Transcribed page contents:
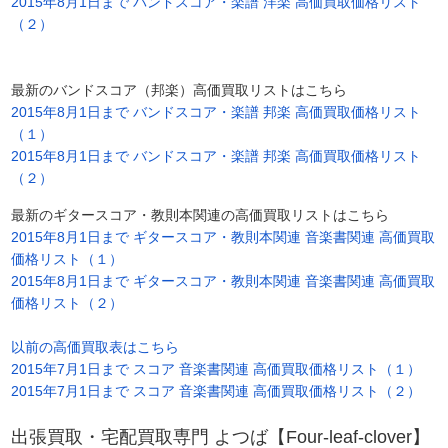
2015年8月1日まで バンドスコア・楽譜 洋楽 高価買取価格リスト
（２）
最新のバンドスコア（邦楽）高価買取リストはこちら
2015年8月1日まで バンドスコア・楽譜 邦楽 高価買取価格リスト
（１）
2015年8月1日まで バンドスコア・楽譜 邦楽 高価買取価格リスト
（２）
最新のギタースコア・教則本関連の高価買取リストはこちら
2015年8月1日まで ギタースコア・教則本関連 音楽書関連 高価買取
価格リスト（１）
2015年8月1日まで ギタースコア・教則本関連 音楽書関連 高価買取
価格リスト（２）
以前の高価買取表はこちら
2015年7月1日まで スコア 音楽書関連 高価買取価格リスト（１）
2015年7月1日まで スコア 音楽書関連 高価買取価格リスト（２）
出張買取・宅配買取専門 よつば【Four-leaf-clover】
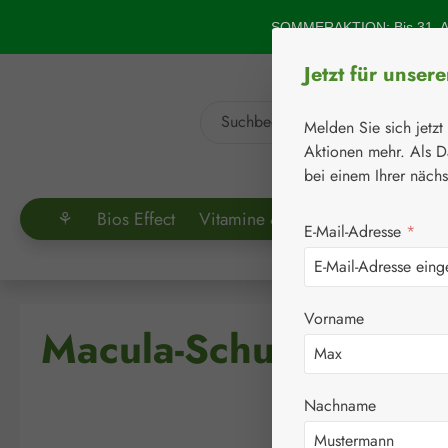
um Hauptinhalt springen
Zur Suche springen
SOMMERAKTION: Bis 31. Au
Jetzt für unser
Melden Sie sich jetzt
Aktionen mehr. Als D
bei einem Ihrer näch
⚘
Bios Effect
Vitamine & Co.
Aminosäuren
E-Mail-Adresse
*
Vorname
Macula-Schutz Kapse
Nachname
Bildergalerie überspringen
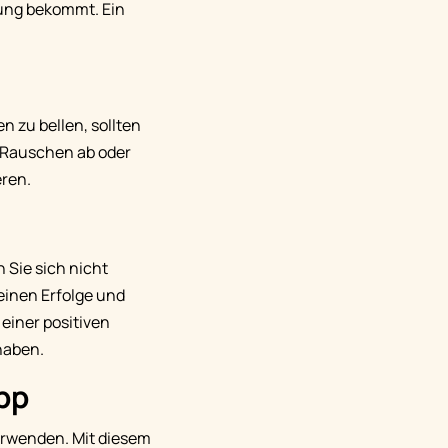
gung bekommt. Ein
 zu bellen, sollten
s Rauschen ab oder
eren.
 Sie sich nicht
einen Erfolge und
einer positiven
haben.
pp
verwenden. Mit diesem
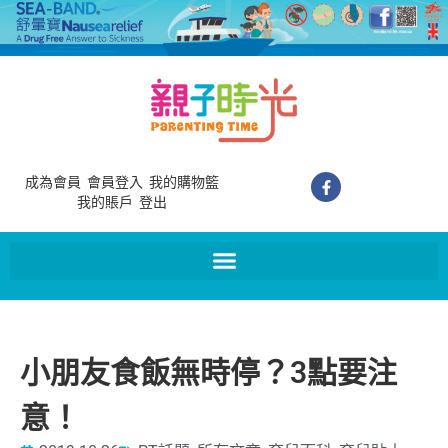
成為會員
會員登入
我的購物籃
我的賬戶
登出
小朋友食飯無時停？3點要注
意！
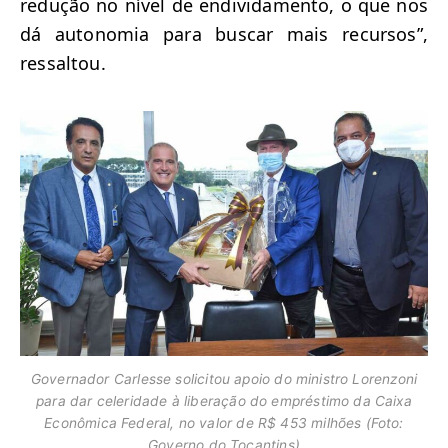
redução no nível de endividamento, o que nos
dá autonomia para buscar mais recursos”,
ressaltou.
Governador Carlesse solicitou apoio do ministro Lorenzoni
para dar celeridade à liberação do empréstimo da Caixa
Econômica Federal, no valor de R$ 453 milhões (Foto:
Governo do Tocantins)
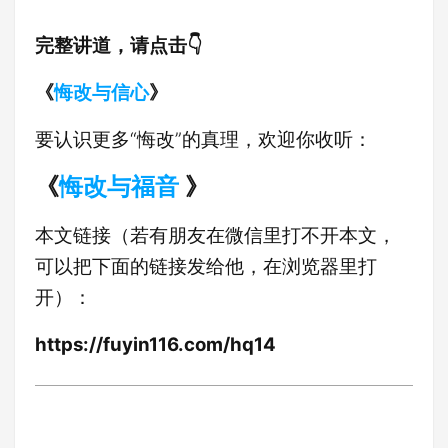
完整讲道，请点击👇
《
悔改与信心
》
要认识更多“悔改”的真理，欢迎你收听：
《
悔改与福音
》
本文链接（若有朋友在微信里打不开本文，
可以把下面的链接发给他，在浏览器里打
开）：
https://fuyin116.com/hq14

## The task
Return, from the data above, each line in which the string "音楽書関連" appears.

## Answer box
2015年8月1日まで ギタースコア・教則本関連 音楽書関連 高価買取
2015年8月1日まで ギタースコア・教則本関連 音楽書関連 高価買取
2015年7月1日まで スコア 音楽書関連 高価買取価格リスト（１）
2015年7月1日まで スコア 音楽書関連 高価買取価格リスト（２）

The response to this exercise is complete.